(Raw data)

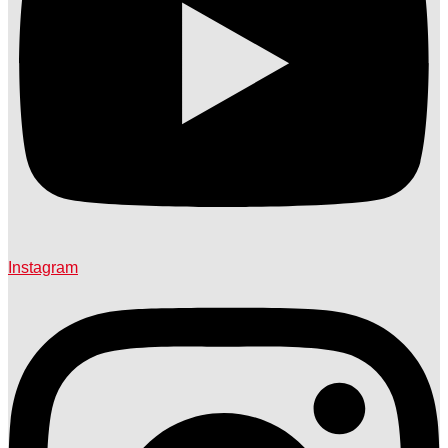
Instagram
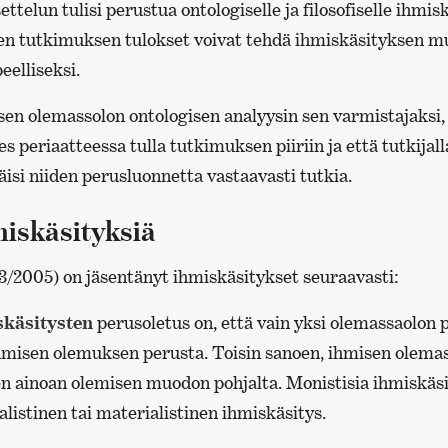
telun tulisi perustua ontologiselle ja filosofiselle ihmisk
sen tutkimuksen tulokset voivat tehdä ihmiskäsityksen 
eelliseksi.
n olemassolon ontologisen analyysin sen varmistajaksi, 
s periaatteessa tulla tutkimuksen piiriin ja että tutkijalla o
isi niiden perusluonnetta vastaavasti tutkia.
miskäsityksiä
3/2005) on jäsentänyt ihmiskäsitykset seuraavasti:
skäsitysten
perusoletus on, että vain yksi olemassaolon 
 ihmisen olemuksen perusta. Toisin sanoen, ihmisen olema
ainoan olemisen muodon pohjalta. Monistisia ihmiskäsi
alistinen tai materialistinen ihmiskäsitys.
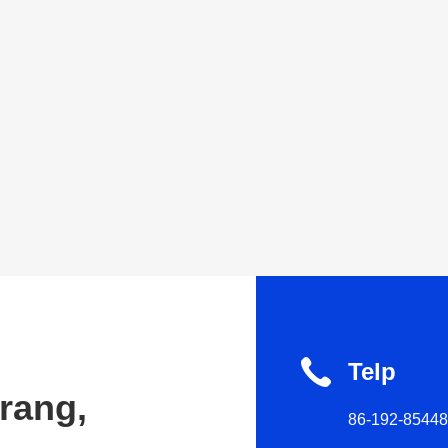
Telp
rang,
86-192-8544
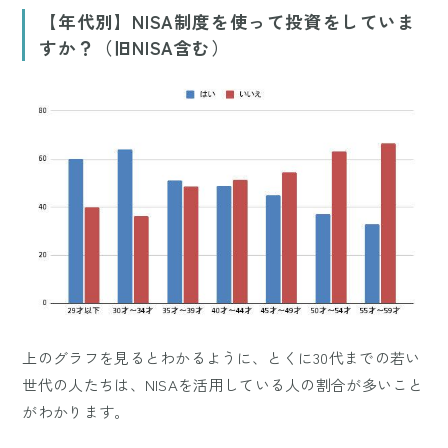
【年代別】NISA制度を使って投資をしていま
すか？（旧NISA含む）
上のグラフを見るとわかるように、とくに30代までの若い
世代の人たちは、NISAを活用している人の割合が多いこと
がわかります。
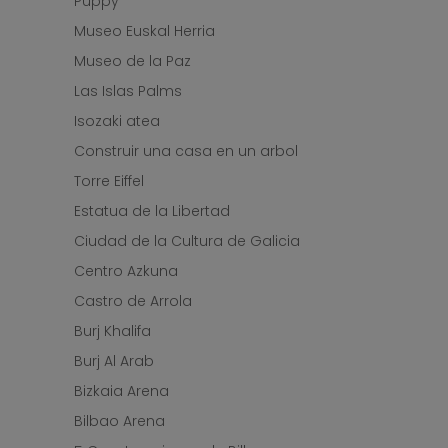
Puppy
Museo Euskal Herria
Museo de la Paz
Las Islas Palms
Isozaki atea
Construir una casa en un arbol
Torre Eiffel
Estatua de la Libertad
Ciudad de la Cultura de Galicia
Centro Azkuna
Castro de Arrola
Burj Khalifa
Burj Al Arab
Bizkaia Arena
Bilbao Arena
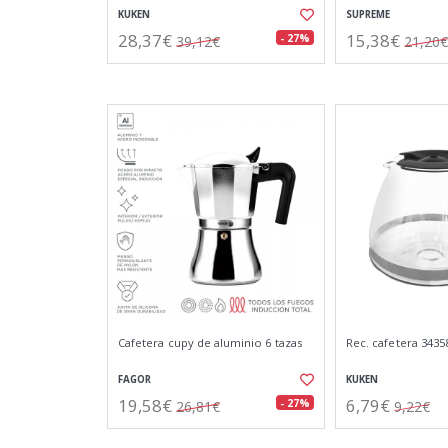
KUKEN
SUPREME
28,37€
15,38€
- 27%
39,12€
21,20€
Cafetera cupy de aluminio 6 tazas
Rec. cafetera 34358
FAGOR
KUKEN
19,58€
6,79€
- 27%
26,81€
9,22€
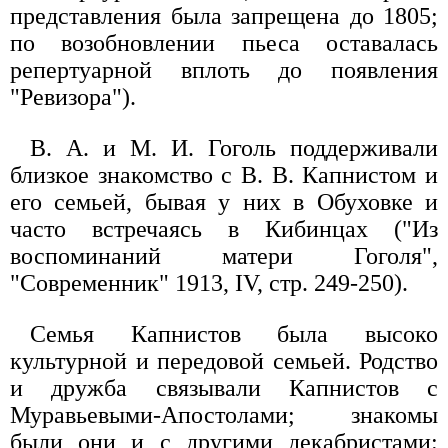
представления была запрещена до 1805;
по возобновлении пьеса оставалась
репертуарной вплоть до появления
"Ревизора").
В. А. и М. И. Гоголь поддерживали
близкое знакомство с В. В. Капнистом и
его семьей, бывая у них в Обуховке и
часто встречаясь в Кибинцах ("Из
воспоминаний матери Гоголя",
"Современник" 1913, IV, стр. 249-250).
Семья Капнистов была высоко
культурной и передовой семьей. Родство
и дружба связывали Капнистов с
Муравьевыми-Апостолами; знакомы
были они и с другими декабристами:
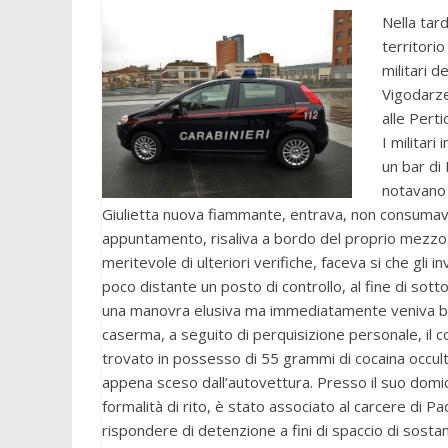
Nella tard
territori
militari d
Vigodarze
alle Perti
I militari
un bar di 
notavano 
Giulietta nuova fiammante, entrava, non consumava,
appuntamento, risaliva a bordo del proprio mezzo p
meritevole di ulteriori verifiche, faceva si che gli 
poco distante un posto di controllo, al fine di sottop
una manovra elusiva ma immediatamente veniva blocc
caserma, a seguito di perquisizione personale, il 
trovato in possesso di 55 grammi di cocaina occultat
appena sceso dall’autovettura. Presso il suo domic
formalità di rito, è stato associato al carcere di Pa
rispondere di detenzione a fini di spaccio di sost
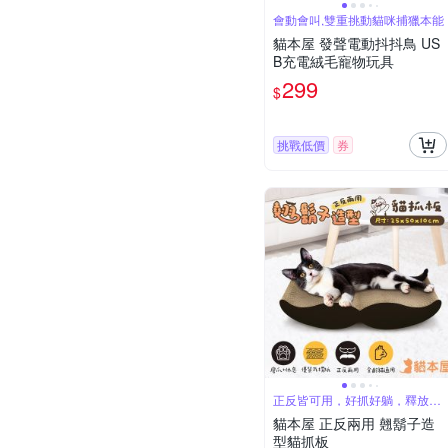
會動會叫,雙重挑動貓咪捕獵本能
貓本屋 發聲電動抖抖鳥 US
B充電絨毛寵物玩具
299
$
挑戰低價
券
正反皆可用，好抓好躺，釋放磨
爪天性
貓本屋 正反兩用 翹鬍子造
型貓抓板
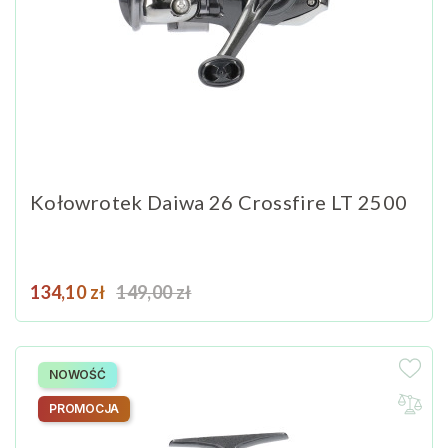
Kołowrotek Daiwa 26 Crossfire LT 2500
Cena
Cena podstawowa
134,10 zł
149,00 zł
NOWOŚĆ
PROMOCJA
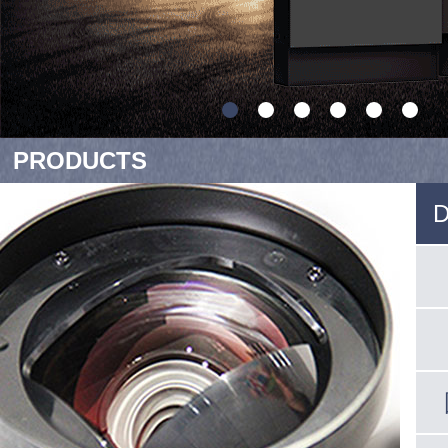
PRODUCTS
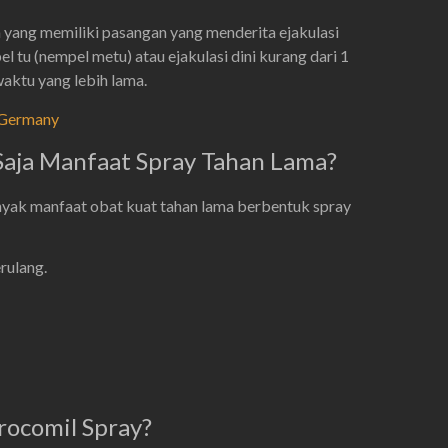
a yang memiliki pasangan yang menderita ejakulasi
el tu (nempel metu) atau ejakulasi dini kurang dari 1
aktu yang lebih lama.
l Germany
Saja Manfaat Spray Tahan Lama?
yak manfaat obat kuat tahan lama berbentuk spray
rulang.
rocomil Spray?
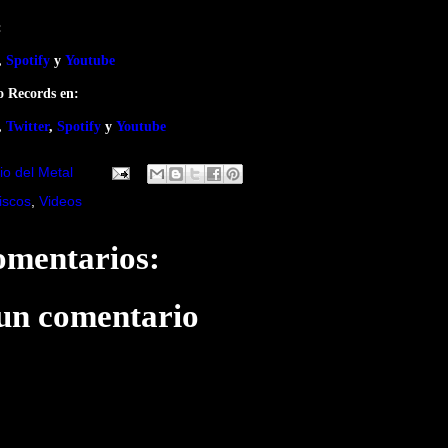
:
,
Spotify
y
Youtube
o Records en:
,
Twitter
,
Spotify
y
Youtube
io del Metal
iscos
,
Videos
omentarios:
 un comentario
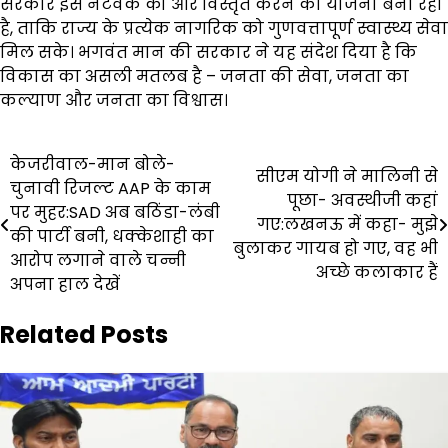
सरकार इस नेटवर्क को और विस्तृत करने की योजना बना रही
है, ताकि राज्य के प्रत्येक नागरिक को गुणवत्तापूर्ण स्वास्थ्य सेवा
मिल सके। भगवंत मान की सरकार ने यह संदेश दिया है कि
विकास का असली मतलब है – जनता की सेवा, जनता का
कल्याण और जनता का विश्वास।
Post
केजरीवाल-मान बोले-
सीएम योगी ने मालिनी से
चुनावी रिजल्ट AAP के काम
navigation
पूछा- अवस्थीजी कहां
पर मुहर:SAD अब बठिंडा-लंबी
गए:लखनऊ में कहा- मुझे
की पार्टी बनी, धक्केशाही का
बुलाकर गायब हो गए, वह भी
आरोप लगाने वाले चन्नी
अच्छे कलाकार हैं
अपना हाल देखें
Related Posts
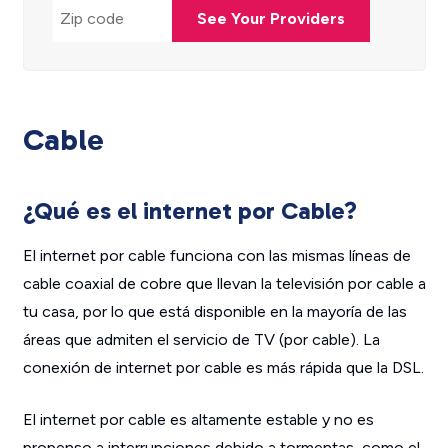
See Your Providers
Cable
¿Qué es el internet por Cable?
El internet por cable funciona con las mismas líneas de
cable coaxial de cobre que llevan la televisión por cable a
tu casa, por lo que está disponible en la mayoría de las
áreas que admiten el servicio de TV (por cable). La
conexión de internet por cable es más rápida que la DSL.
El internet por cable es altamente estable y no es
propenso a interrupciones debido a tormentas, como el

(End Raw data)

■ Aim of the exercise ■
The entries above must be output exactly, with every image left out.

■ Solved exercise ■
Instagram
telun tulisi perustua ontologiselle ja filosofiselle ihmisk
sen tutkimuksen tulokset voivat tehdä ihmiskäsityksen 
eelliseksi.
n olemassolon ontologisen analyysin sen varmistajaksi, 
s periaatteessa tulla tutkimuksen piiriin ja että tutkijalla o
isi niiden perusluonnetta vastaavasti tutkia.
miskäsityksiä
3/2005) on jäsentänyt ihmiskäsitykset seuraavasti:
skäsitysten
perusoletus on, että vain yksi olemassaolon 
 ihmisen olemuksen perusta. Toisin sanoen, ihmisen olema
ainoan olemisen muodon pohjalta. Monistisia ihmiskäsi
alistinen tai materialistinen ihmiskäsitys.
Telp
rang,
86-192-8544
【年代別】NISA制度を使って投資をしていま
すか？（旧NISA含む）
上のグラフを見るとわかるように、とくに30代までの若い
世代の人たちは、NISAを活用している人の割合が多いこと
がわかります。
Puppy
Museo Euskal Herria
Museo de la Paz
Las Islas Palms
Isozaki atea
Construir una casa en un arbol
Torre Eiffel
Estatua de la Libertad
Ciudad de la Cultura de Galicia
Centro Azkuna
Castro de Arrola
Burj Khalifa
Burj Al Arab
Bizkaia Arena
Bilbao Arena
KUKEN
SUPREME
28,37€
15,38€
- 27%
39,12€
21,20€
Cafetera cupy de aluminio 6 tazas
Rec. cafetera 34358
FAGOR
KUKEN
19,58€
6,79€
- 27%
26,81€
9,22€
представления была запрещена до 1805;
по возобновлении пьеса оставалась
репертуарной вплоть до появления
"Ревизора").
В. А. и М. И. Гоголь поддерживали
близкое знакомство с В. В. Капнистом и
его семьей, бывая у них в Обуховке и
часто встречаясь в Кибинцах ("Из
воспоминаний матери Гоголя",
"Современник" 1913, IV, стр. 249-250).
Семья Капнистов была высоко
культурной и передовой семьей. Родство
и дружба связывали Капнистов с
Муравьевыми-Апостолами; знакомы
были они и с другими декабристами:
Nella tard
territori
militari d
Vigodarze
alle Perti
I militari
un bar di 
notavano 
Giulietta nuova fiammante, entrava, non consumava,
appuntamento, risaliva a bordo del proprio mezzo p
meritevole di ulteriori verifiche, faceva si che gli 
poco distante un posto di controllo, al fine di sottop
una manovra elusiva ma immediatamente veniva blocc
caserma, a seguito di perquisizione personale, il 
trovato in possesso di 55 grammi di cocaina occultat
appena sceso dall’autovettura. Presso il suo domic
formalità di rito, è stato associato al carcere di Pa
rispondere di detenzione a fini di spaccio di sost
會動會叫,雙重挑動貓咪捕獵本能
貓本屋 發聲電動抖抖鳥 US
B充電絨毛寵物玩具
299
$
挑戰低價
券
正反皆可用，好抓好躺，釋放磨
爪天性
貓本屋 正反兩用 翹鬍子造
型貓抓板
Kołowrotek Daiwa 26 Crossfire LT 2500
Cena
Cena podstawowa
134,10 zł
149,00 zł
NOWOŚĆ
PROMOCJA
PRODUCTS
a yang memiliki pasangan yang menderita ejakulasi
el tu (nempel metu) atau ejakulasi dini kurang dari 1
aktu yang lebih lama.
l Germany
Saja Manfaat Spray Tahan Lama?
yak manfaat obat kuat tahan lama berbentuk spray
rulang.
rocomil Spray?
:
,
Spotify
y
Youtube
o Records en:
,
Twitter
,
Spotify
y
Youtube
io del Metal
iscos
,
Videos
omentarios:
 un comentario
सरकार इस नेटवर्क को और विस्तृत करने की योजना बना रही
है, ताकि राज्य के प्रत्येक नागरिक को गुणवत्तापूर्ण स्वास्थ्य सेवा
मिल सके। भगवंत मान की सरकार ने यह संदेश दिया है कि
विकास का असली मतलब है – जनता की सेवा, जनता का
कल्याण और जनता का विश्वास।
Post
केजरीवाल-मान बोले-
सीएम योगी ने मालिनी से
चुनावी रिजल्ट AAP के काम
navigation
पूछा- अवस्थीजी कहां
पर मुहर:SAD अब बठिंडा-लंबी
गए:लखनऊ में कहा- मुझे
की पार्टी बनी, धक्केशाही का
बुलाकर गायब हो गए, वह भी
आरोप लगाने वाले चन्नी
अच्छे कलाकार हैं
अपना हाल देखें
Related Posts
See Your Providers
Cable
¿Qué es el internet por Cable?
El internet por cable funciona con las mismas líneas de
cable coaxial de cobre que llevan la televisión por cable a
tu casa, por lo que está disponible en la mayoría de las
áreas que admiten el servicio de TV (por cable). La
conexión de internet por cable es más rápida que la DSL.
El internet por cable es altamente estable y no es
propenso a interrupciones debido a tormentas, como el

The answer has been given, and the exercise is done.